*WHAT YOU HAVE TO DO*: Report every line of the records below that contains the word "utilisation".

*WORKING DATA*:
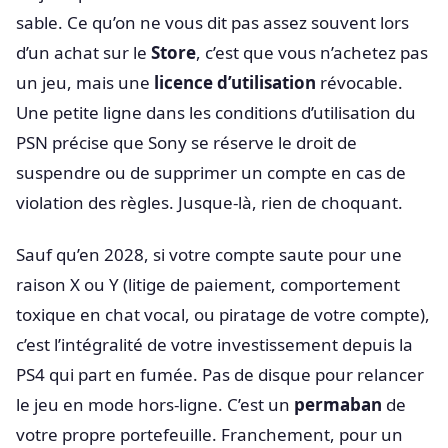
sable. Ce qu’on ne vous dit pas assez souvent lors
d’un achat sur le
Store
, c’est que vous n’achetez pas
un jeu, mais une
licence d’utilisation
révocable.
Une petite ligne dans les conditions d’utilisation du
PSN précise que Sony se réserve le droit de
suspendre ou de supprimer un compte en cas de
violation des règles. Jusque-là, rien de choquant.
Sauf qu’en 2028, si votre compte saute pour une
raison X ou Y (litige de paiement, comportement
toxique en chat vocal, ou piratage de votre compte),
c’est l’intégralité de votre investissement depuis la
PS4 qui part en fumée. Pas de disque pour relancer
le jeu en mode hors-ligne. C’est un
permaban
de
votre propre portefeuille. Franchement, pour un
* * *
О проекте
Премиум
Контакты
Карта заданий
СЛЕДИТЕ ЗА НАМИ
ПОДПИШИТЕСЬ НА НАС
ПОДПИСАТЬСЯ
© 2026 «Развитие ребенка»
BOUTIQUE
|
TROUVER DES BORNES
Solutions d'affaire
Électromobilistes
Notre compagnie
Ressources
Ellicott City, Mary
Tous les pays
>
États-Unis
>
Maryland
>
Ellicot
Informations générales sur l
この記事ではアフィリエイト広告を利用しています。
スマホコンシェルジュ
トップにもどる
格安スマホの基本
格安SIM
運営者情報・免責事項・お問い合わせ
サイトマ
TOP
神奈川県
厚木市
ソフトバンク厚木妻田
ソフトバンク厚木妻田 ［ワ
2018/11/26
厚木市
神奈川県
==
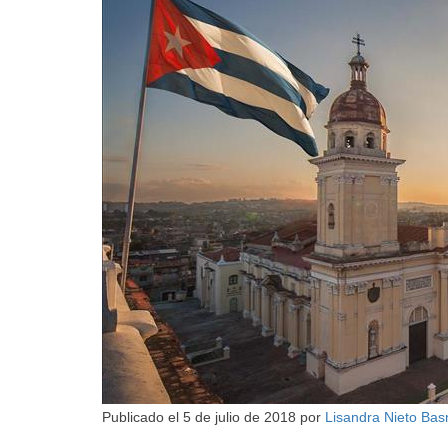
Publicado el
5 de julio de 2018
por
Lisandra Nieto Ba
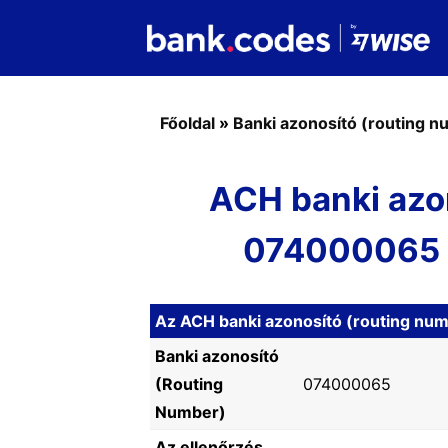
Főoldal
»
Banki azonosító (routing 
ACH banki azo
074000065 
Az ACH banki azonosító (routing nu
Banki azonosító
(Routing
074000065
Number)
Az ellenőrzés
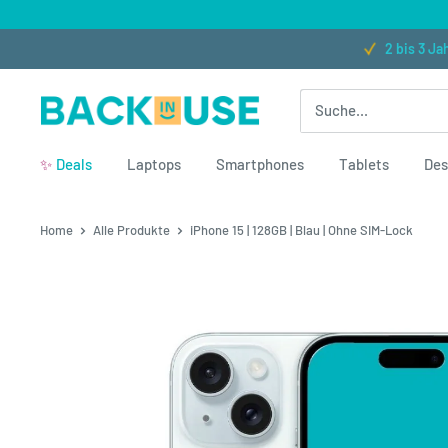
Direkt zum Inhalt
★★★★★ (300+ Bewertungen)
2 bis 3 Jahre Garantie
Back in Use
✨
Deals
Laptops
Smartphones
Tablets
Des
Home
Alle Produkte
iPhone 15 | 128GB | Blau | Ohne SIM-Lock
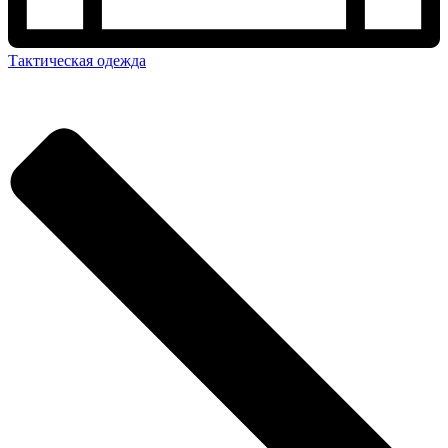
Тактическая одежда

*SOLUTION BELOW*:
licence d’utilisation
Une petite ligne dans les conditions d’utilisation du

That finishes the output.